"[Lot of 2] Carte des Parties Nord, et Est de l'Asie qui Comprend les Cotes de la Russie Asiatique... [and] Nouvelle Representation des Cotes Nord et Est de l'Asie...", Robert de Vaugondy/Diderot
Subject: Northern Asia & Western North America
Period: 1772 (dated)
Publication: Diderot's Encyclopedia (Supplement)
Color: Hand Color
14.7 x 11.8 inches
37.3 x 30 cm
The Encyclopedie was published under the direction of Diderot from 1751 onward with thousands of articles written by the most prominent philosophers and scientists of the time. These great minds collaborated in the goal of assembling and disseminating the fruits of accumulated knowledge and learning. This massive reference work for the arts and sciences, served to propagate Enlightened ideas. Read a full description of this work and Diderot at Wikipedia.com.
This intriguing pair of maps offers an informative overview of some of the early cartographic theories concerning the northern part of Asia and the western part of North America, as well as the Arctic search for a Northwest Passage.
A. Carte des Parties Nord, et Est de l'Asie qui Comprend les Cotes de la Russie Asiatique.... This unusual map details the northern coastline of Russia (including Scandinavia), the eastern coast of Asia to below Nanking, and a bit of the coast of America called Anian. Inset into the map are four small maps of the western part of North America: I - Features the entire western coast with Japan just a short distance offshore; II - Focuses on Nova Granada showing the Mexican coast of the Gulf of California; III - Focuses on the Zubgara and Tolm Regnum of Nova Granada and the mythical seven cities of Cibola; and IV - Depicts Anian Regnum including Quivira Regnum and another Tolm Regnum. All together a fascinating view of some of the early cartographic theories concerning the western part of North America. This is a re-engraved edition by Heidegger.
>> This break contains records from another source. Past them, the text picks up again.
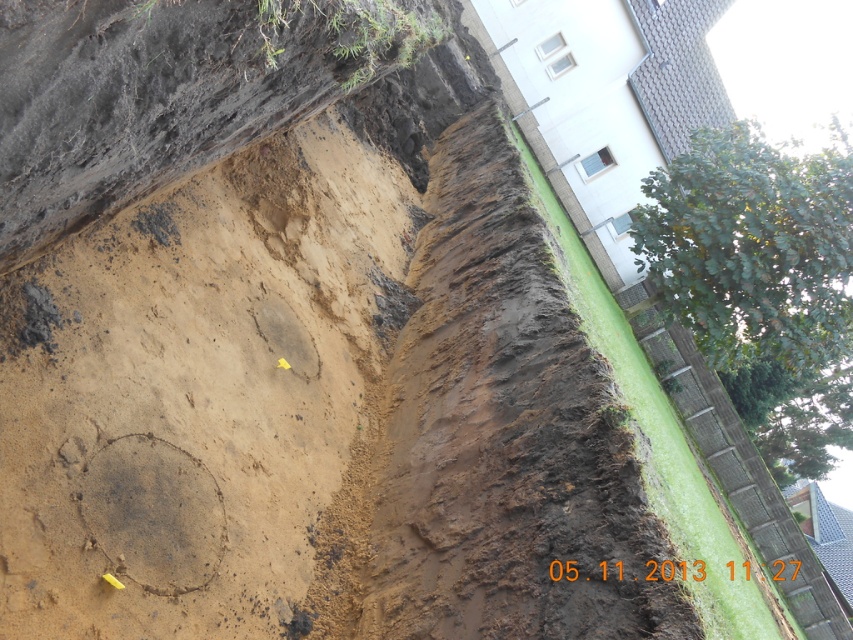 You are a construction worker who needs to place a new marker between the two existing yellow markers in the trench. The trench has brown sandy mud at center and brown muddy soil at center. Which direction should you place the new marker to ensure it is between the two existing markers?

The brown sandy mud at center is to the left of brown muddy soil at center, so place the new marker between them by positioning it to the right of the brown sandy mud at center and to the left of the brown muddy soil at center.

You are an engineer inspecting the construction site. You need to locate the brown sandy mud at center. According to the coordinates provided, where exactly is it positioned?

The brown sandy mud at center is located at point coordinates (196, 392).

You are an engineer inspecting the construction site. You notice two areas of soil in the trench labeled as brown sandy mud at center and brown muddy soil at center. Which of these two areas has a larger surface area?

The brown sandy mud at center has a larger surface area than the brown muddy soil at center. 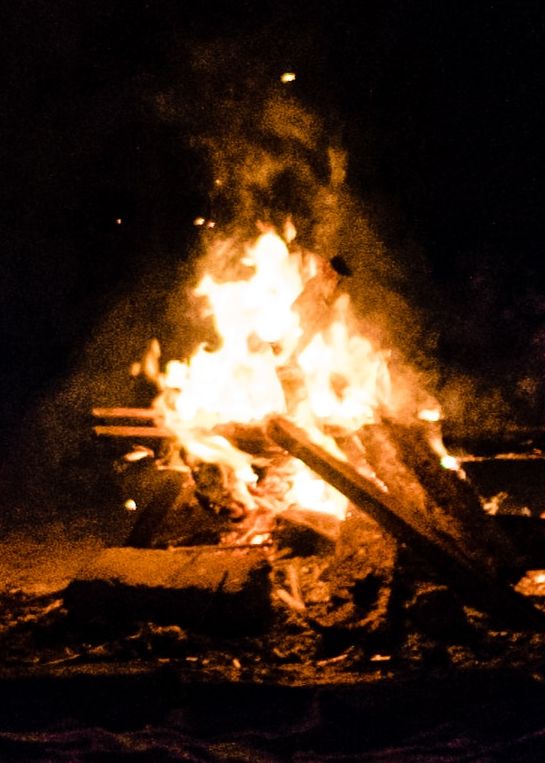 Image resolution: width=545 pixels, height=763 pixels. I want to click on light in the background, so 198,219, 215,224, 216,179, 118,221, 289,76. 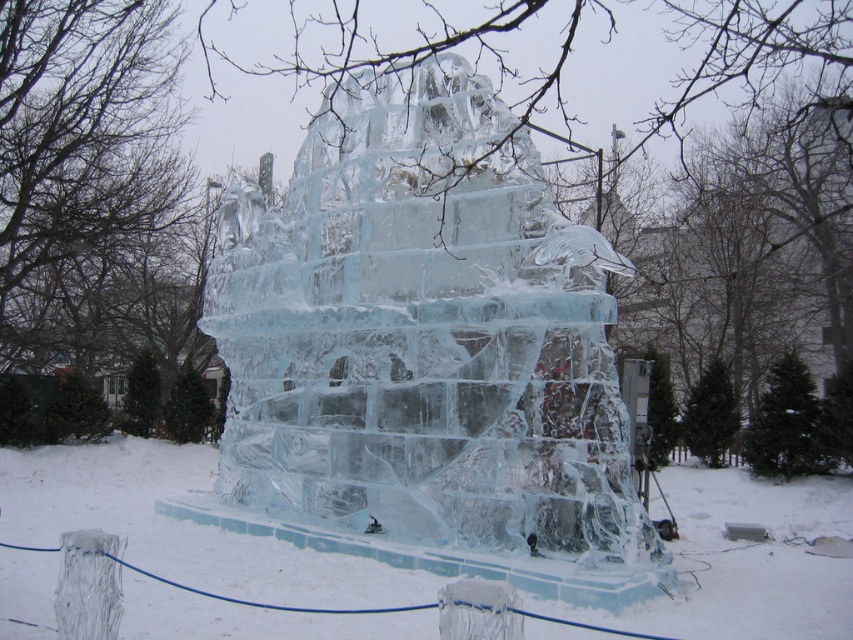 You are an artist planning to place a 1.5 meter wide sculpture base in the center of the clear ice sculpture at center and transparent ice sculpture at center. Which sculpture can accommodate the base without exceeding its width?

The transparent ice sculpture at center can accommodate the 1.5 meter wide sculpture base since its width is greater than the clear ice sculpture at center.

You are an ice sculptor who wants to place a new ice block on top of the existing structure. Based on the image, which ice sculpture at center should you place it on top of, the clear ice sculpture at center or the transparent ice sculpture at center?

The clear ice sculpture at center is positioned over the transparent ice sculpture at center, so you should place the new ice block on top of the clear ice sculpture at center.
B. Nouvelle Representation des Cotes Nord et Est de l'Asie.... Interesting map of the northeast coast of Asia depicting Kamchatka, Japan and Korea. It also shows part of what is present-day Alaska. The Tchutski (Chukotskiy) Peninsula stretches very close to the American landmass, hinting at a possible land bridge. Within the larger map are two insets (one within the other). The insets represent an evolving understanding of the geography of Kamachatka, with the map being the latest iteration. The first inset, No. 1, was completed by Abu al-Ghazi Bahadur, who was the ruler of Khiva in present-day Uzbekistan for 20 years.
References: Pedley #402 & #406; Wagner (NW) #637, pp. 158-162.
Issued folding, now pressed, with light offsetting. There are several minor damp stains confined to the blank margins.